### [Exercise objective]
From the listing below, return each line that includes "dopo".

[Opening Data provided section]

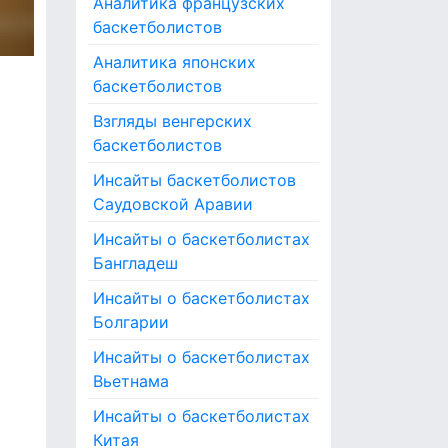
Аналитика французских
баскетболистов
Аналитика японских
баскетболистов
Взгляды венгерских
баскетболистов
Инсайты баскетболистов
Саудовской Аравии
Инсайты о баскетболистах
Бангладеш
Инсайты о баскетболистах
Болгарии
Инсайты о баскетболистах
Вьетнама
Инсайты о баскетболистах
Китая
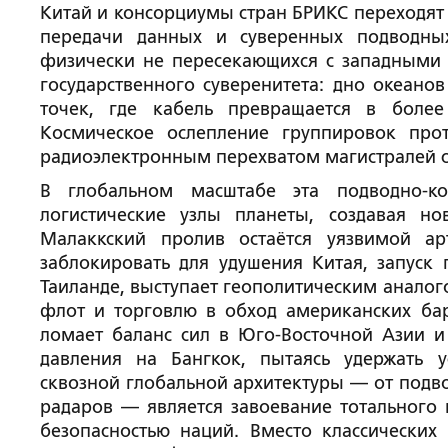
Китай и консорциумы стран БРИКС переходят
передачи данных и суверенных подводных
физически не пересекающихся с западными 
государственного суверенитета: дно океанов
точек, где кабель превращается в боле
Космическое ослепление группировок про
радиоэлектронным перехватом магистралей сн
В глобальном масштабе эта подводно-ко
логистические узлы планеты, создавая но
Малаккский пролив остаётся уязвимой а
заблокировать для удушения Китая, запуск 
Таиланде, выступает геополитическим аналого
флот и торговлю в обход американских ба
ломает баланс сил в Юго-Восточной Азии и
давления на Бангкок, пытаясь удержать 
сквозной глобальной архитектуры — от подво
радаров — является завоевание тотального
безопасностью наций. Вместо классических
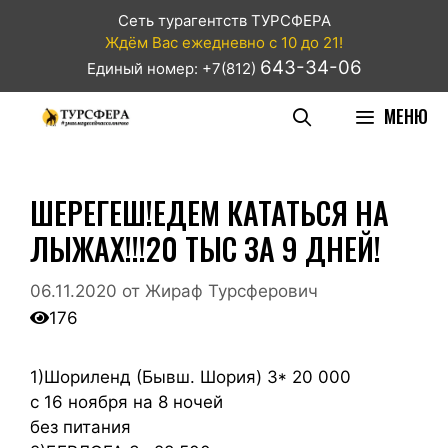
Сеть турагентств ТУРСФЕРА
Ждём Вас ежедневно с 10 до 21!
643-34-06
Единый номер: +7(812)
МЕНЮ
ШЕРЕГЕШ!ЕДЕМ КАТАТЬСЯ НА
ЛЫЖАХ!!!20 ТЫС ЗА 9 ДНЕЙ!
06.11.2020
от
Жираф Турсферович
176
1)Шориленд (Бывш. Шория) 3* 20 000
с 16 ноября на 8 ночей
без питания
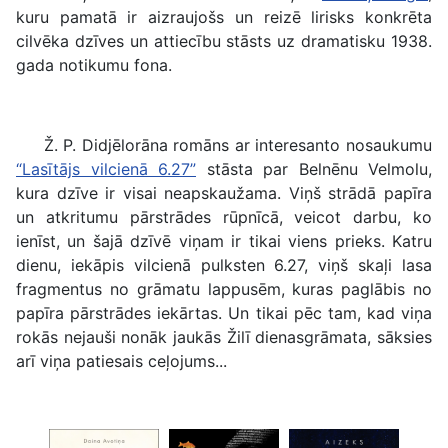
kuru pamatā ir aizraujošs un reizē lirisks konkrēta
cilvēka dzīves un attiecību stāsts uz dramatisku 1938.
gada notikumu fona.
Ž. P. Didjēlorāna romāns ar interesanto nosaukumu
“Lasītājs vilcienā 6.27”
stāsta par Belnēnu Velmolu,
kura dzīve ir visai neapskaužama. Viņš strādā papīra
un atkritumu pārstrādes rūpnīcā, veicot darbu, ko
ienīst, un šajā dzīvē viņam ir tikai viens prieks. Katru
dienu, iekāpis vilcienā pulksten 6.27, viņš skaļi lasa
fragmentus no grāmatu lappusēm, kuras paglābis no
papīra pārstrādes iekārtas. Un tikai pēc tam, kad viņa
rokās nejauši nonāk jaukās Žilī dienasgrāmata, sāksies
arī viņa patiesais ceļojums...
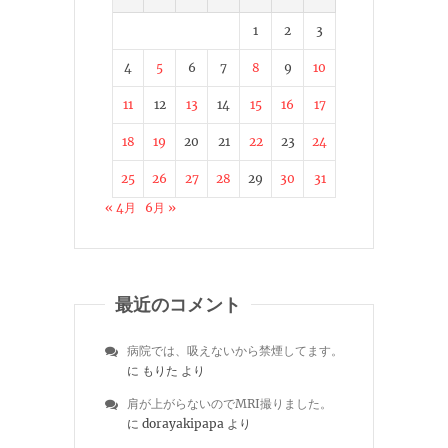
1
2
3
4
5
6
7
8
9
10
11
12
13
14
15
16
17
18
19
20
21
22
23
24
25
26
27
28
29
30
31
« 4月
6月 »
最近のコメント
病院では、吸えないから禁煙してます。
に
もりた
より
肩が上がらないのでMRI撮りました。
に
dorayakipapa
より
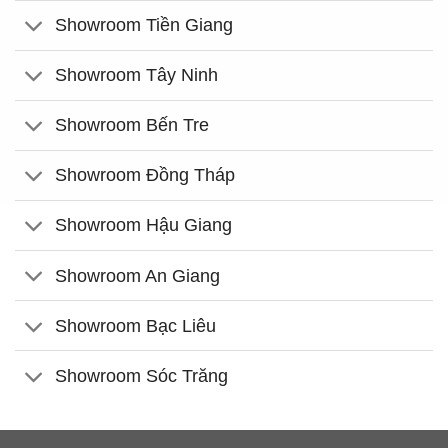
Showroom Tiền Giang
Showroom Tây Ninh
Showroom Bến Tre
Showroom Đồng Tháp
Showroom Hậu Giang
Showroom An Giang
Showroom Bạc Liêu
Showroom Sóc Trăng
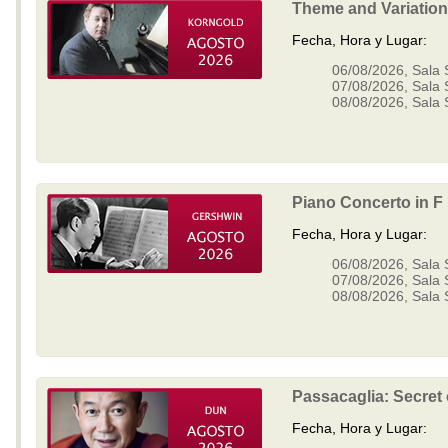
Theme and Variatio
Fecha, Hora y Lugar:
06/08/2026, Sala 
07/08/2026, Sala 
08/08/2026, Sala 
Piano Concerto in F
Fecha, Hora y Lugar:
06/08/2026, Sala 
07/08/2026, Sala 
08/08/2026, Sala 
Passacaglia: Secret
Fecha, Hora y Lugar:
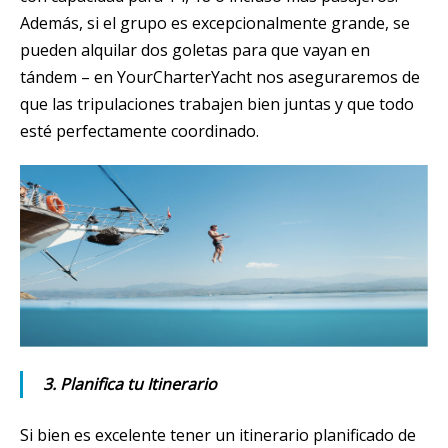
Además, si el grupo es excepcionalmente grande, se
pueden alquilar dos goletas para que vayan en
tándem – en YourCharterYacht nos aseguraremos de
que las tripulaciones trabajen bien juntas y que todo
esté perfectamente coordinado.
3. Planifica tu Itinerario
Si bien es excelente tener un itinerario planificado de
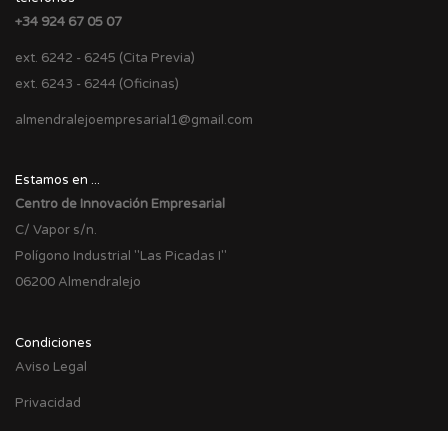
+34 924 67 05 07
ext. 6242 - 6245 (Cita Previa)
ext. 6243 - 6244 (Oficinas)
almendralejoempresarial1@gmail.com
Estamos en ...
Centro de Innovación Empresarial
C/ Vapor s/n.
Polígono Industrial "Las Picadas I"
06200 Almendralejo
Condiciones
Aviso Legal
Privacidad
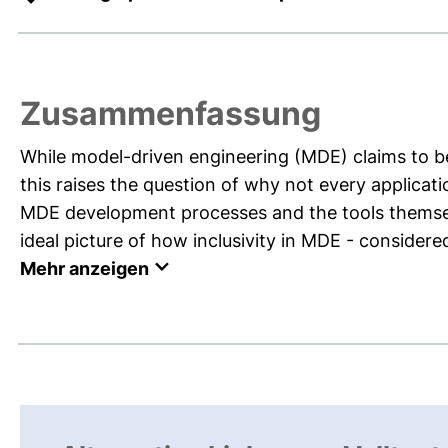
Zusammenfassung
While model-driven engineering (MDE) claims to 
this raises the question of why not every applicat
MDE development processes and the tools themselv
ideal picture of how inclusivity in MDE - considere
Mehr anzeigen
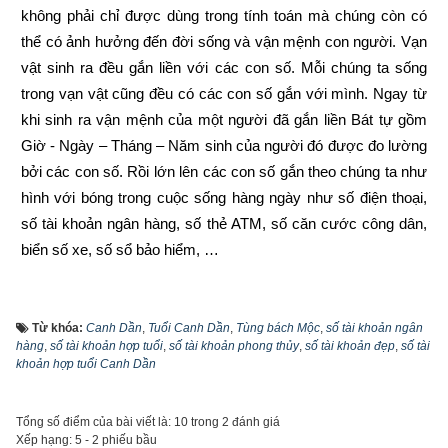
không phải chỉ được dùng trong tính toán mà chúng còn có 
thể có ảnh hưởng đến đời sống và vận mệnh con người. Vạn 
vật sinh ra đều gắn liền với các con số. Mỗi chúng ta sống 
trong vạn vật cũng đều có các con số gắn với mình. Ngay từ 
khi sinh ra vận mệnh của một người đã gắn liền Bát tự gồm 
Giờ - Ngày – Tháng – Năm sinh của người đó được đo lường 
bởi các con số. Rồi lớn lên các con số gắn theo chúng ta như 
hình với bóng trong cuộc sống hàng ngày như số điện thoại, 
số tài khoản ngân hàng, số thẻ ATM, số căn cước công dân, 
biển số xe, số sổ bảo hiểm, …
Trước đây khi đăng ký tài khoản ngân hàng thì khách hàng 
được ngân hàng cấp số tài khoản ngẫu nhiên từ 7 đến 17 số 
Từ khóa:
Canh Dần
,
Tuổi Canh Dần
,
Tùng bách Mộc
,
số tài khoản ngân
tùy thuộc vào từng ngân hàng, vì là ngẫu nhiên nên không 
hàng
,
số tài khoản hợp tuổi
,
số tài khoản phong thủy
,
số tài khoản đẹp
,
số tài
khoản hợp tuổi Canh Dần
theo qui luật nào cả và rất khó nhớ. Tuy nhiên cùng với sự 
phát triển của công nghệ, từ năm 2021 hầu hết các ngân hàng 
đã cho phép khách hàng tự chọn số tài khoản theo ý thích 
Tổng số điểm của bài viết là: 10 trong 2 đánh giá
Xếp hạng:
5
-
2
phiếu bầu
như sau:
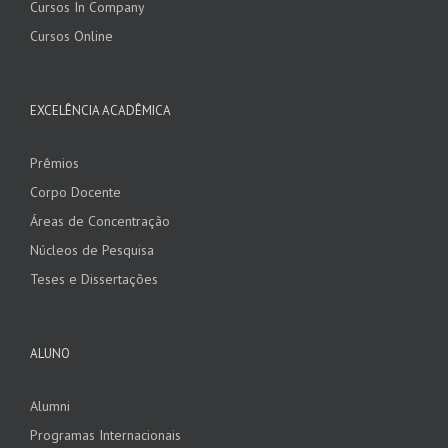
Cursos In Company
Cursos Online
EXCELÊNCIA ACADÊMICA
Prêmios
Corpo Docente
Áreas de Concentração
Núcleos de Pesquisa
Teses e Dissertações
ALUNO
Alumni
Programas Internacionais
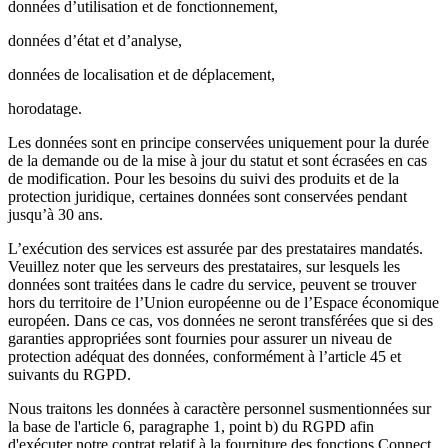
données d’utilisation et de fonctionnement,
données d’état et d’analyse,
données de localisation et de déplacement,
horodatage.
Les données sont en principe conservées uniquement pour la durée
de la demande ou de la mise à jour du statut et sont écrasées en cas
de modification. Pour les besoins du suivi des produits et de la
protection juridique, certaines données sont conservées pendant
jusqu’à 30 ans.
L’exécution des services est assurée par des prestataires mandatés.
Veuillez noter que les serveurs des prestataires, sur lesquels les
données sont traitées dans le cadre du service, peuvent se trouver
hors du territoire de l’Union européenne ou de l’Espace économique
européen. Dans ce cas, vos données ne seront transférées que si des
garanties appropriées sont fournies pour assurer un niveau de
protection adéquat des données, conformément à l’article 45 et
suivants du RGPD.
Nous traitons les données à caractère personnel susmentionnées sur
la base de l'article 6, paragraphe 1, point b) du RGPD afin
d'exécuter notre contrat relatif à la fourniture des fonctions Connect,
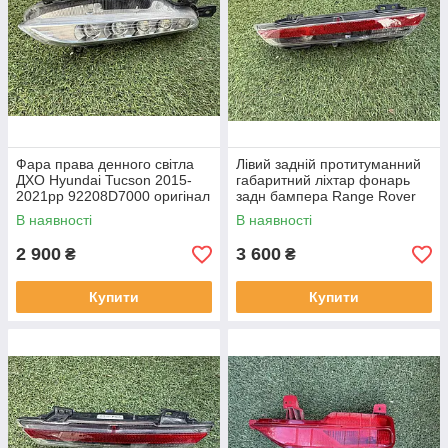
Фара права денного світла
Лівий задній протитуманний
ДХО Hyundai Tucson 2015-
габаритний ліхтар фонарь
2021рр 92208D7000 оригінал
задн бампера Range Rover
бв відсутнє одне кріплення,
L460 від 2021-рр LR152299
В наявності
В наявності
повністю робоча
оригінал бв повністю р
2 900
3 600
₴
₴
Купити
Купити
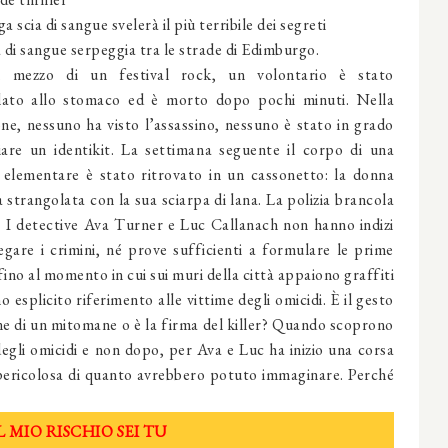
 scia di sangue svelerà il più terribile dei segreti
 di sangue serpeggia tra le strade di Edimburgo.
 mezzo di un festival rock, un volontario è stato
llato allo stomaco ed è morto dopo pochi minuti. Nella
ne, nessuno ha visto l’assassino, nessuno è stato in grado
iare un identikit. La settimana seguente il corpo di una
 elementare è stato ritrovato in un cassonetto: la donna
a strangolata con la sua sciarpa di lana. La polizia brancola
. I detective Ava Turner e Luc Callanach non hanno indizi
egare i crimini, né prove sufficienti a formulare le prime
 fino al momento in cui sui muri della città appaiono graffiti
o esplicito riferimento alle vittime degli omicidi. È il gesto
e di un mitomane o è la firma del killer? Quando scoprono
egli omicidi e non dopo, per Ava e Luc ha inizio una corsa
 pericolosa di quanto avrebbero potuto immaginare. Perché
L MIO RISCHIO SEI TU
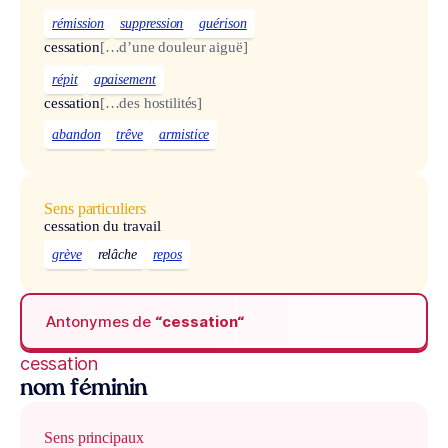
rémission
suppression
guérison
cessation
[…d’une douleur aiguë]
répit
apaisement
cessation
[…des hostilités]
abandon
trêve
armistice
Sens particuliers
cessation du travail
grève
relâche
repos
Antonymes de
“cessation“
cessation
nom féminin
Sens principaux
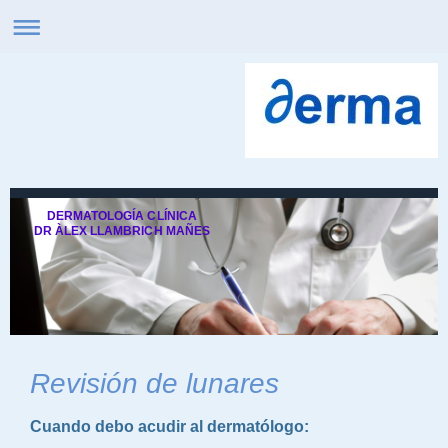
DERMATOLOGÍA CLÍNICA
DR ÀLEX LLAMBRICH MAÑES
Revisión de lunares
Cuando debo acudir al dermatólogo:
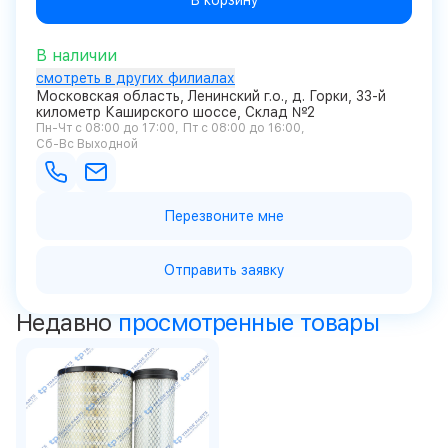
В корзину
В наличии
смотреть в других филиалах
Московская область, Ленинский г.о., д. Горки, 33-й
километр Каширского шоссе, Склад №2
Пн-Чт с 08:00 до 17:00
Пт с 08:00 до 16:00
Сб-Вс Выходной
Перезвоните мне
Отправить заявку
Недавно
просмотренные товары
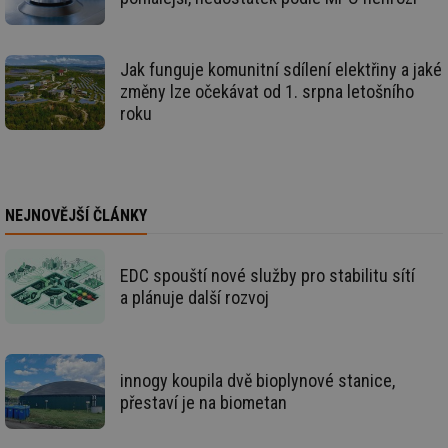
we
mv
2 měsíce 4
Te
Airtable
týdny
co
.tzb-info.cz
po
Jak funguje komunitní sdílení elektřiny a jaké
sl
už
změny lze očekávat od 1. srpna letošního
int
roku
vý
vl
po
Air
us
už
pr
int
NEJNOVĚJŠÍ ČLÁNKY
tě
id
vytapeni.tzb-
10 let
Te
info.cz
co
EDC spouští nové služby pro stabilitu sítí
po
a plánuje další rozvoj
vy
se
id
stavba.tzb-
10 let
Te
info.cz
co
po
innogy koupila dvě bioplynové stanice,
vy
se
přestaví je na biometan
_hjFirstSeen
29 minut
So
Hotjar Ltd
59 sekund
na
.tzb-info.cz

[Closing Data provided section]

### [Answer box]
llato allo stomaco ed è morto dopo pochi minuti. Nella
egli omicidi e non dopo, per Ava e Luc ha inizio una corsa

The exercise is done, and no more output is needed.